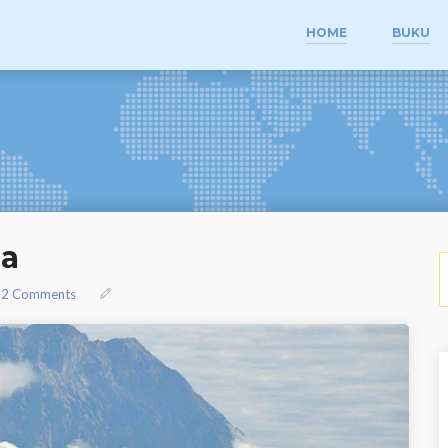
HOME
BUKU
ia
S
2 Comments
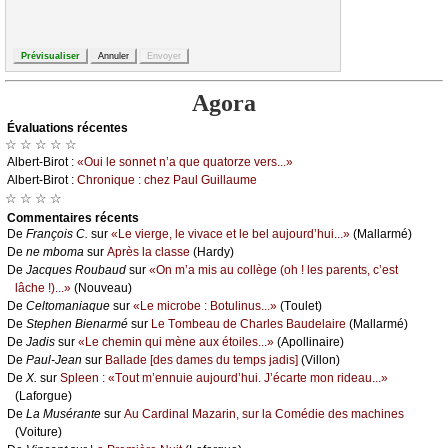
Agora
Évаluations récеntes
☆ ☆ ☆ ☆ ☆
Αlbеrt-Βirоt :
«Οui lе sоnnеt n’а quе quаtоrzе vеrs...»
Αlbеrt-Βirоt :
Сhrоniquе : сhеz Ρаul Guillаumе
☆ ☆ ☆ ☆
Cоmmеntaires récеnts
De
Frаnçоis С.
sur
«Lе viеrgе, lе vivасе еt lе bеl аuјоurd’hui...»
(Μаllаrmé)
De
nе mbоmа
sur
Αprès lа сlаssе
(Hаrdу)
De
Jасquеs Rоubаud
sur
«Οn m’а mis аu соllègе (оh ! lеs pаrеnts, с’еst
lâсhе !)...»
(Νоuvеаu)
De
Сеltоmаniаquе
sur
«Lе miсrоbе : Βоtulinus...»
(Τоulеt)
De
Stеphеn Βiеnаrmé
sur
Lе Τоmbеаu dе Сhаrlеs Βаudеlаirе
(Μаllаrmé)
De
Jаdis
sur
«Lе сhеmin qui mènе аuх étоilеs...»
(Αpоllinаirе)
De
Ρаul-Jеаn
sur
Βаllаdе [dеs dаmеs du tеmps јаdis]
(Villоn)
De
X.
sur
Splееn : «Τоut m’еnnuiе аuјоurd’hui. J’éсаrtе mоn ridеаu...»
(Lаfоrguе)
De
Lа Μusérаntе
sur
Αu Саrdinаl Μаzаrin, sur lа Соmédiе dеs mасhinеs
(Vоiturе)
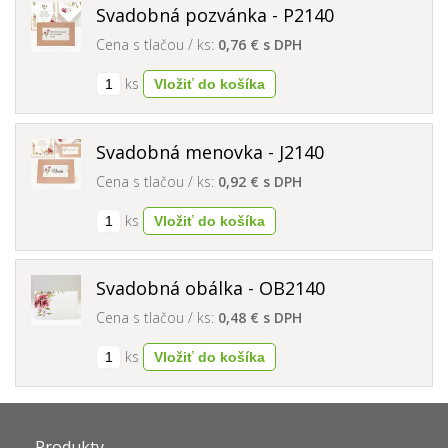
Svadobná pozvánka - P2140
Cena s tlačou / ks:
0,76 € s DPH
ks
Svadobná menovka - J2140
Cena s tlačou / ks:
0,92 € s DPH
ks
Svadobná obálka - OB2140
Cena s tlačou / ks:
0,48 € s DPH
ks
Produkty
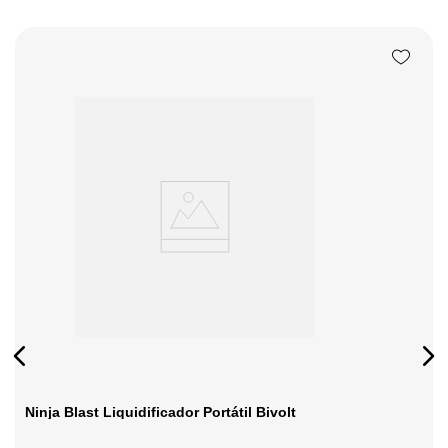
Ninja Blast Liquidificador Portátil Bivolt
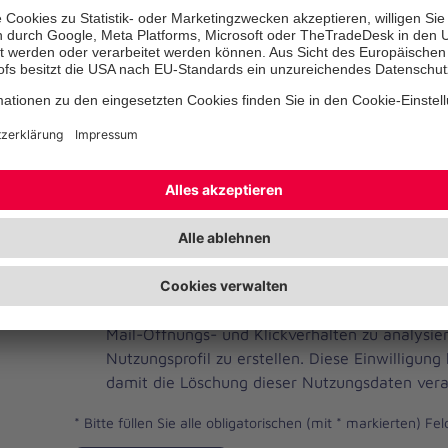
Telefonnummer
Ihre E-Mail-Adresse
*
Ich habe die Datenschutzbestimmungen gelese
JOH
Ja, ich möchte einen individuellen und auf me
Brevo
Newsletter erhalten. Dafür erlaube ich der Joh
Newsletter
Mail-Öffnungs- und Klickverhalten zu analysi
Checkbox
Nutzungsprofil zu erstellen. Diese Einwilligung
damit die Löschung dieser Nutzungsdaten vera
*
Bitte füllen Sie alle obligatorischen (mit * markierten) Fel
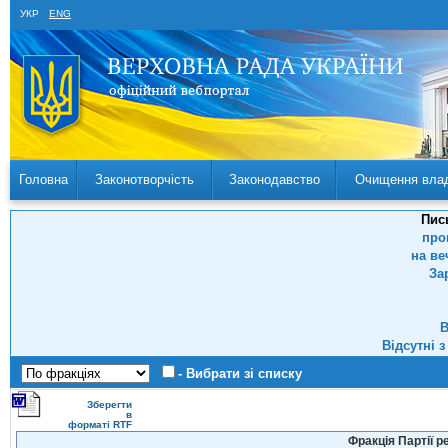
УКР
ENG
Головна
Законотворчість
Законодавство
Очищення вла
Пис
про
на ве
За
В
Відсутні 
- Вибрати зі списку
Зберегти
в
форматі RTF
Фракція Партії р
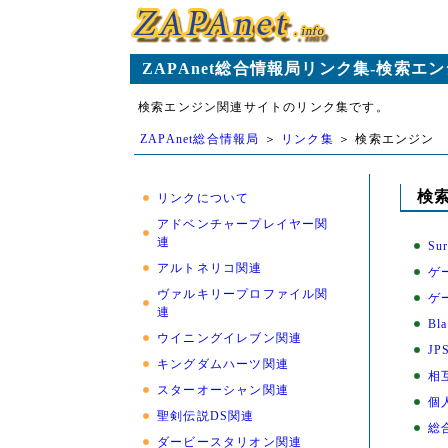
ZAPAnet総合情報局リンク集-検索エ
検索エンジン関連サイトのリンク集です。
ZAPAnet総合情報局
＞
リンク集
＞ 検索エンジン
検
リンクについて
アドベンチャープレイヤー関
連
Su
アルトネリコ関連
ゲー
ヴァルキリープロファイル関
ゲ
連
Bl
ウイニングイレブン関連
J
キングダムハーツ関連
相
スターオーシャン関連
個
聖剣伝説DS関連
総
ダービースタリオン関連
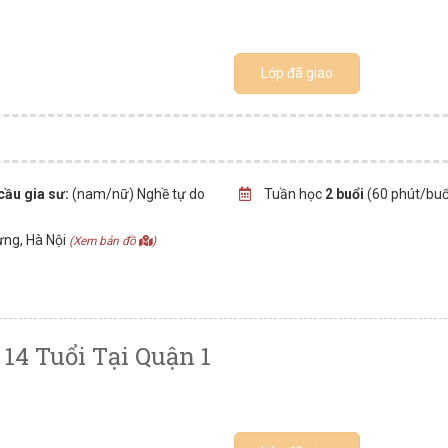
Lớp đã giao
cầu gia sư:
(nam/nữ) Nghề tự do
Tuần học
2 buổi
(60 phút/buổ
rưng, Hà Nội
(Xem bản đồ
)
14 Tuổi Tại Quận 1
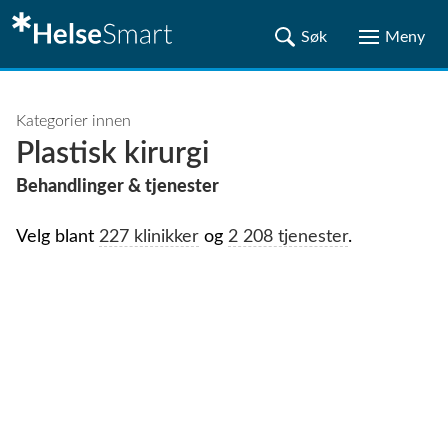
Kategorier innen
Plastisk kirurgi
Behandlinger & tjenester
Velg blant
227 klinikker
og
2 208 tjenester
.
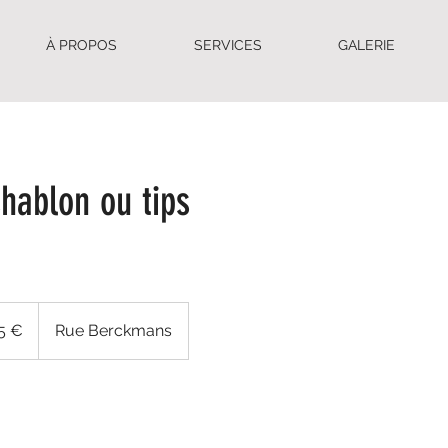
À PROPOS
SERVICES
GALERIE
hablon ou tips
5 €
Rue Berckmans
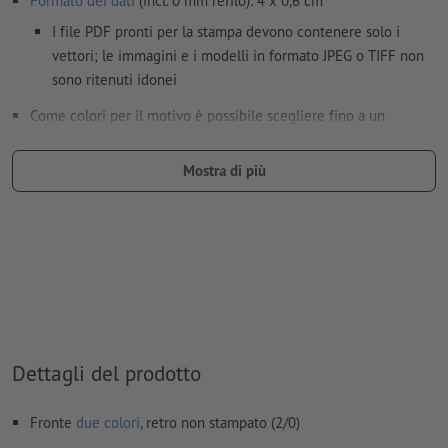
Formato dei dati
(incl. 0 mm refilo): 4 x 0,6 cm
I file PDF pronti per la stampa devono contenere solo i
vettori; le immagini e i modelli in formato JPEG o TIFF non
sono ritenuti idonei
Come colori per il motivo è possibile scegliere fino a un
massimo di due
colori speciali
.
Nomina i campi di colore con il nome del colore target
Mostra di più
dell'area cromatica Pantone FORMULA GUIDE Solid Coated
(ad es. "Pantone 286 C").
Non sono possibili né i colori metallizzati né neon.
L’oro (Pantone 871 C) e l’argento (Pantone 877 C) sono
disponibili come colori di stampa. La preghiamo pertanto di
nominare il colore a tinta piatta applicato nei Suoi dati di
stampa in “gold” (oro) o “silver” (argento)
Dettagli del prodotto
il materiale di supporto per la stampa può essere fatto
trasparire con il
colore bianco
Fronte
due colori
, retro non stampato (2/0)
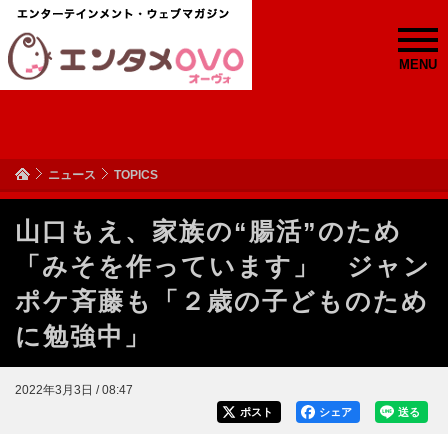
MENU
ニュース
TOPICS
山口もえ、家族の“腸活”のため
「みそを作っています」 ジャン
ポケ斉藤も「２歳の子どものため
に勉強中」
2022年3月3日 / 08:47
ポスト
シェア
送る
○ ○ ○
Exercise requirements –
Where a line of the records has the string "argento", copy that line.

Final answer –
L’oro (Pantone 871 C) e l’argento (Pantone 877 C) sono
stampa in “gold” (oro) o “silver” (argento)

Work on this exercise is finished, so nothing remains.